%%

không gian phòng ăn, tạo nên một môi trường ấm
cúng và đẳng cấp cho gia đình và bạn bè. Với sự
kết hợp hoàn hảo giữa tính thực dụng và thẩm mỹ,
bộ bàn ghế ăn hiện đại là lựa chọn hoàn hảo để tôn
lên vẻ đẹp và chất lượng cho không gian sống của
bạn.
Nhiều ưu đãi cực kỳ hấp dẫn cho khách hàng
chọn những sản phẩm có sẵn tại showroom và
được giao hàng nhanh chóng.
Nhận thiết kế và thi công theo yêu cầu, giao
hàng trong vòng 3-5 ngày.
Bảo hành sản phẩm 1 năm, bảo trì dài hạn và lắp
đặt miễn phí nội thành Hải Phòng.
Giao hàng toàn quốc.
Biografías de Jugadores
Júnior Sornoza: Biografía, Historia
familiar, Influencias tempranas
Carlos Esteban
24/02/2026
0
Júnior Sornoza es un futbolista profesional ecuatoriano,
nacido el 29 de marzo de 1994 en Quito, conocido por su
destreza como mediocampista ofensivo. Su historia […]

%%
%%

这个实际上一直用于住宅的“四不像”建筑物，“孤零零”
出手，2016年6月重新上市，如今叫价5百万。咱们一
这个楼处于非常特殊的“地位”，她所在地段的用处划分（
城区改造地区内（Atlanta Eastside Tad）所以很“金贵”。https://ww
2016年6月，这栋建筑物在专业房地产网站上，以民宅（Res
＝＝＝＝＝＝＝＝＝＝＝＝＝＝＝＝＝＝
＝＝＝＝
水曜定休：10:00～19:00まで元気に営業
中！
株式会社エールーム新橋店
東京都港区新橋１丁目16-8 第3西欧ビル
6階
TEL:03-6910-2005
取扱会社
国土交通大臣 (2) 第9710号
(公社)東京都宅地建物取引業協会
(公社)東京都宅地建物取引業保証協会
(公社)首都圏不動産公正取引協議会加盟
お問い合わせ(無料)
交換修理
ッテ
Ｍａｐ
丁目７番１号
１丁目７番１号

%%
%%

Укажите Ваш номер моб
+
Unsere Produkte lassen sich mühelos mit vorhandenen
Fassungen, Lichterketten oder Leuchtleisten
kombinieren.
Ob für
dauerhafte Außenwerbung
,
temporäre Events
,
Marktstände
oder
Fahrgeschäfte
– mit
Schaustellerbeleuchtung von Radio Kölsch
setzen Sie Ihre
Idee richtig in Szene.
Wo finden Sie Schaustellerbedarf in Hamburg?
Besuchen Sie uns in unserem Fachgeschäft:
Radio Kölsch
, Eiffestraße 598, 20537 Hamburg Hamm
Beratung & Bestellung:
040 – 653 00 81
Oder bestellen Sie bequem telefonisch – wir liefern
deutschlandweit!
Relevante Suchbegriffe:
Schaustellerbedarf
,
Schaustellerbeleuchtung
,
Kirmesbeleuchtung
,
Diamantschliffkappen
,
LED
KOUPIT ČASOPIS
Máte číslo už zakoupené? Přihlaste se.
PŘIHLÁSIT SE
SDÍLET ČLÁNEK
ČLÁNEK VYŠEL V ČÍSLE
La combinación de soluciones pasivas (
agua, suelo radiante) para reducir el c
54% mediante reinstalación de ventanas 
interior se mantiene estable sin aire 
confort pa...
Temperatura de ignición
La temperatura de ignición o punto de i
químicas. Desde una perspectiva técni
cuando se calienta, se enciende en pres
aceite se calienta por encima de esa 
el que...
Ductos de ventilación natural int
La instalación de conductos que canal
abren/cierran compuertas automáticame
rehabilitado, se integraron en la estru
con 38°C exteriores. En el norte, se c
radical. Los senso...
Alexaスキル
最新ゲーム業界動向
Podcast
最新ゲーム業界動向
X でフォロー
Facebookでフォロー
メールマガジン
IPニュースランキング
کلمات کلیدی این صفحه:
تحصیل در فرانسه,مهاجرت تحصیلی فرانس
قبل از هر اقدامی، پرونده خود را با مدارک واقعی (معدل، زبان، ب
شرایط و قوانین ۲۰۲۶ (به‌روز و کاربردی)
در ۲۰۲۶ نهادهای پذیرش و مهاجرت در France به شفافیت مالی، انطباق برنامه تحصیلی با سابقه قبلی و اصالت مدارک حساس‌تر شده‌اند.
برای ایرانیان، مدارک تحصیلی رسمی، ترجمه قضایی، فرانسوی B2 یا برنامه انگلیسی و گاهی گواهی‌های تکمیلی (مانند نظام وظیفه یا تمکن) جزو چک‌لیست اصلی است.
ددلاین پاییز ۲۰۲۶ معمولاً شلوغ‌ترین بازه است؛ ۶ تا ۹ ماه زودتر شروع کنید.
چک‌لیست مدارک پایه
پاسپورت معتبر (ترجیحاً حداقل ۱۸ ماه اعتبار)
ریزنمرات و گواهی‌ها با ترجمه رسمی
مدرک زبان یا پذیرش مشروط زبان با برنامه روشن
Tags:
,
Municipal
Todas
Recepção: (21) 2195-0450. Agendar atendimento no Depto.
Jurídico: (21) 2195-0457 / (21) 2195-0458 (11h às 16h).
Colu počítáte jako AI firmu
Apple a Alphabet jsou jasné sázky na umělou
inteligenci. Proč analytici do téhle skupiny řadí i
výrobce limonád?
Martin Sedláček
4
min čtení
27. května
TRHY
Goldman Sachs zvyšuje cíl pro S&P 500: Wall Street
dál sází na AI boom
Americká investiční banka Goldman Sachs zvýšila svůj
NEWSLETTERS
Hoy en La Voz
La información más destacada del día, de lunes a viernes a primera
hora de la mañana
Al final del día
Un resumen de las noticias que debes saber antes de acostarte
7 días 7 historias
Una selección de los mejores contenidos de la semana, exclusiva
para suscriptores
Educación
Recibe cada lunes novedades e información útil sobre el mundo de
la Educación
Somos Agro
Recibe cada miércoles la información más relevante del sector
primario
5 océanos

%%

• **Exercise directions**
Please tally the lines of the entries that contain the string "ترجمه" and reply with the count alone.

• **Answer section**
2